Stored data entries:
-- Opening Marker --

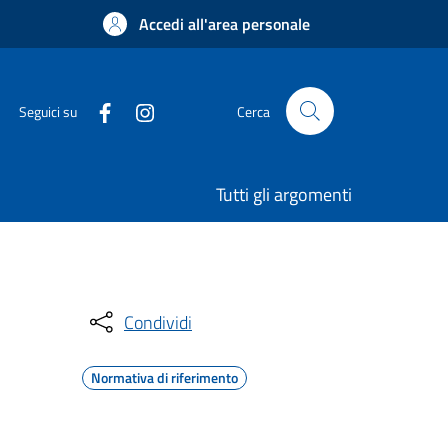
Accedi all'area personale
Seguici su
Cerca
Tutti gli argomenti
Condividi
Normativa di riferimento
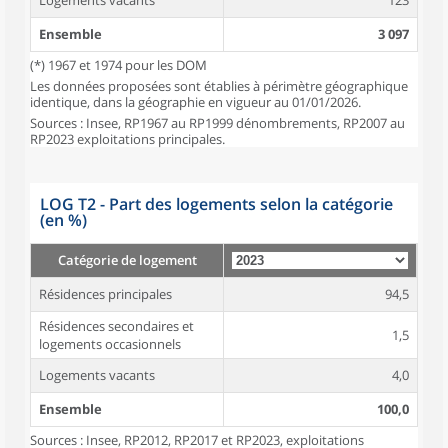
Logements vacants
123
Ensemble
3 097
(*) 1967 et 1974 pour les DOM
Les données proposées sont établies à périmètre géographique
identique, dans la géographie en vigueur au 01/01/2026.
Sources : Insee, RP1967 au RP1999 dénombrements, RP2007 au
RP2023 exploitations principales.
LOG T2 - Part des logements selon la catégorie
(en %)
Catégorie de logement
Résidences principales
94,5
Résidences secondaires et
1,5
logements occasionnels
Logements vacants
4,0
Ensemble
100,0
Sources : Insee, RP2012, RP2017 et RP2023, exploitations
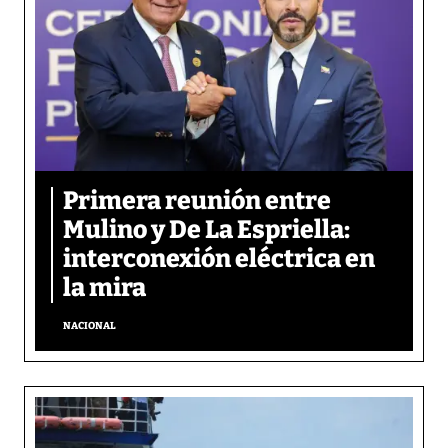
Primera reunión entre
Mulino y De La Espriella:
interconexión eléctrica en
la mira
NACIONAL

-- Closing Marker --

Exercise objective:
Go through the records above and write out every line exactly, passing over the pictures.

Task answer:
Accedi all'area personale
Seguici su
Cerca
Tutti gli argomenti
Condividi
Normativa di riferimento
Logements vacants
123
Ensemble
3 097
(*) 1967 et 1974 pour les DOM
Les données proposées sont établies à périmètre géographique
identique, dans la géographie en vigueur au 01/01/2026.
Sources : Insee, RP1967 au RP1999 dénombrements, RP2007 au
RP2023 exploitations principales.
LOG T2 - Part des logements selon la catégorie
(en %)
Catégorie de logement
Résidences principales
94,5
Résidences secondaires et
1,5
logements occasionnels
Logements vacants
4,0
Ensemble
100,0
Sources : Insee, RP2012, RP2017 et RP2023, exploitations
Primera reunión entre
Mulino y De La Espriella:
interconexión eléctrica en
la mira
NACIONAL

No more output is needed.